Disclosure of Invention

The invention aims to provide a multi-level perception characteristic gradual self-learning method facing landslide disasters based on a high-resolution remote sensing image, aiming at a region with multiple landslide disasters which is difficult to monitor on site. The method can realize the perception level progression from human brain understanding to machine realization of the monitored remote sensing image to be analyzed, overcome the defect of single understanding of the complex scene image in the existing method, and increase the correlation capability among the characteristics, thereby obtaining an accurate landslide detection result.
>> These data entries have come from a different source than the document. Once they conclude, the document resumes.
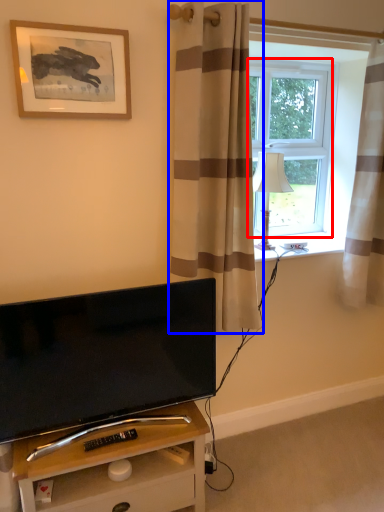 Question: Among these objects, which one is nearest to the camera, window screen (highlighted by a red box) or curtain (highlighted by a blue box)?

Choices:
 (A) window screen
 (B) curtain

Answer: (B) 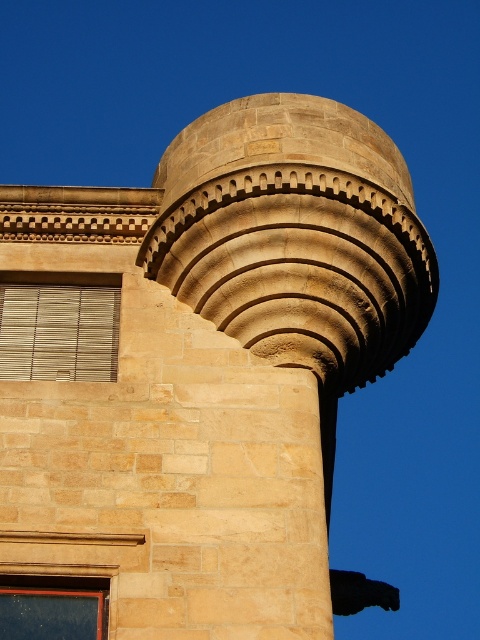 You are an architect evaluating the building facade. You notice the wooden slats at left and the matte wooden window at lower left. Which object would cast a bigger shadow if the sun is directly overhead?

The wooden slats at left would cast a bigger shadow because they have a larger size compared to the matte wooden window at lower left.

You are standing in front of the building and notice the wooden slats at left and the matte wooden window at lower left. Which object is closer to you?

The wooden slats at left are closer to you because they are positioned further to the viewer than the matte wooden window at lower left. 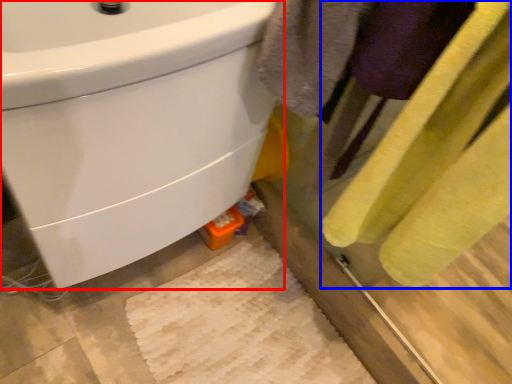 Question: Which point is further to the camera, sink (highlighted by a red box) or bath towel (highlighted by a blue box)?

Choices:
 (A) sink
 (B) bath towel

Answer: (A) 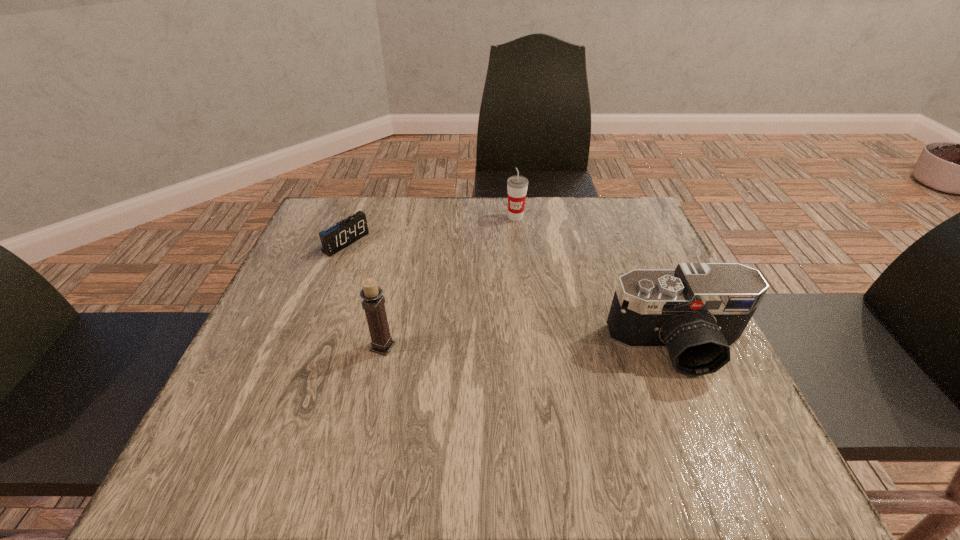 Locate an element on the screen. This screenshot has height=540, width=960. the third object from right to left is located at coordinates (374, 302).

Locate an element on the screen. the rightmost object is located at coordinates (698, 311).

This screenshot has width=960, height=540. Identify the location of the leftmost object. click(x=335, y=238).

Find the location of a particular element. This screenshot has width=960, height=540. the third nearest object is located at coordinates (335, 238).

Find the location of a particular element. This screenshot has width=960, height=540. the second object from right to left is located at coordinates [x=517, y=186].

This screenshot has width=960, height=540. Find the location of `cup`. cup is located at coordinates (517, 186).

At what (x,y) coordinates should I click in order to perform the action: click on vacant space situated on the right of the third object from right to left. Please return your answer as a coordinate pair (x, y). Looking at the image, I should click on (575, 347).

I want to click on free space located 0.060m on the front-facing side of the rightmost object, so [704, 410].

Identify the location of vacant region located on the front-facing side of the leftmost object. The height and width of the screenshot is (540, 960). (396, 273).

This screenshot has width=960, height=540. What are the coordinates of `vacant space located 0.170m on the front-facing side of the leftmost object` in the screenshot? It's located at (408, 280). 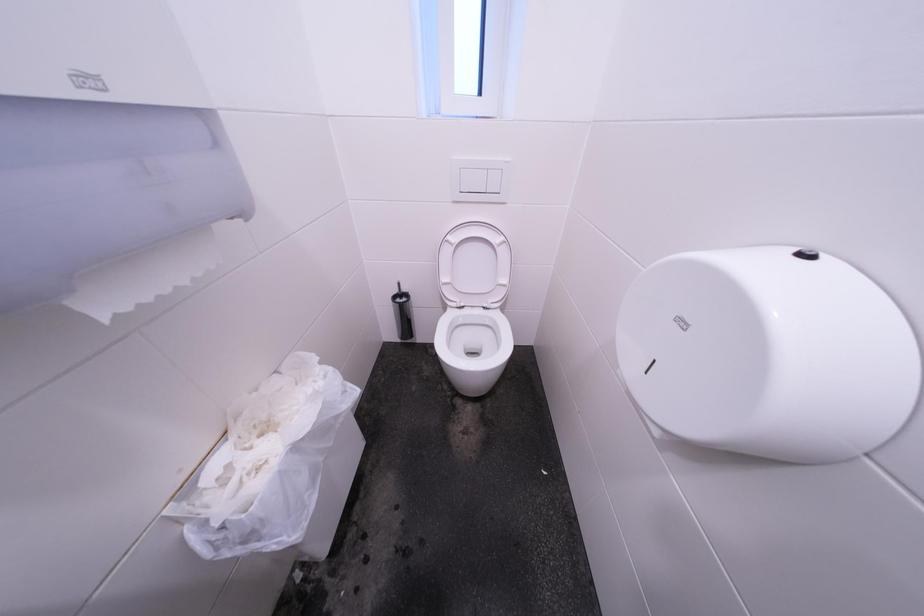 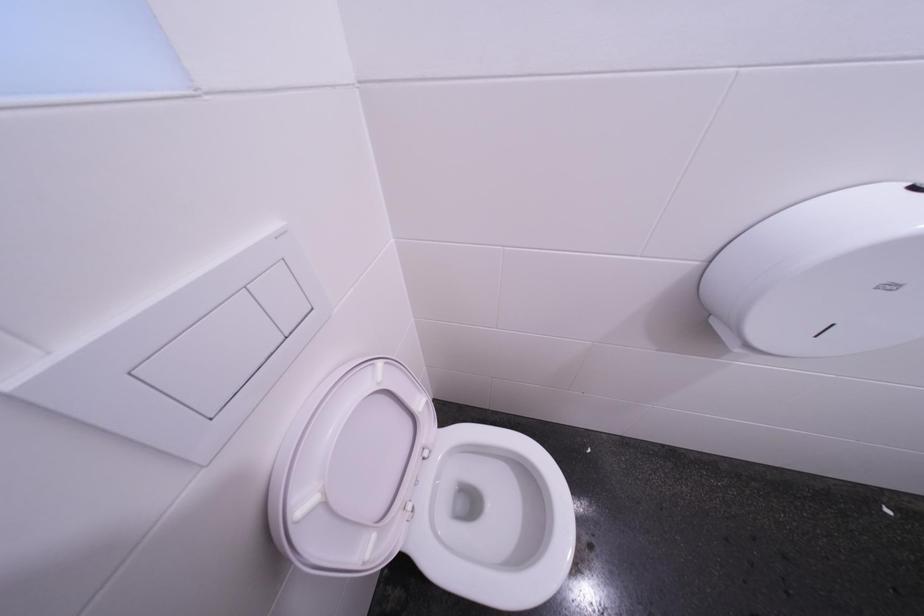 How did the camera likely rotate?

The camera rotated toward right-down.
In order to achieve the purpose, the multilayer perception feature progressive self-learning method facing to landslide disasters based on the high-resolution remote sensing image comprises the following steps:

step 1, dividing three feature levels based on perceptual depth dependent image data and knowledge association by utilizing a high-resolution image of a landslide region: the method comprises the following steps that a visual perception layer, an instrument perception layer and an algorithm perception layer are used for obtaining three layers of perception feature sets which are used for supporting feature normalization mapping of perception level progression; the method comprises the steps of obtaining a visual perception layer, a data characteristic perception layer and an algorithm perception layer, wherein the color perception of human eyes to images is used as the layered representation of the visual perception layer, the data characteristic perception recorded by a remote sensing instrument is used as the layered standard of the instrument perception layer, and the depth expression characteristics of landslide targets are learned on the basis of processing results of the visual perception layer and the instrument perception layer in the algorithm perception layer.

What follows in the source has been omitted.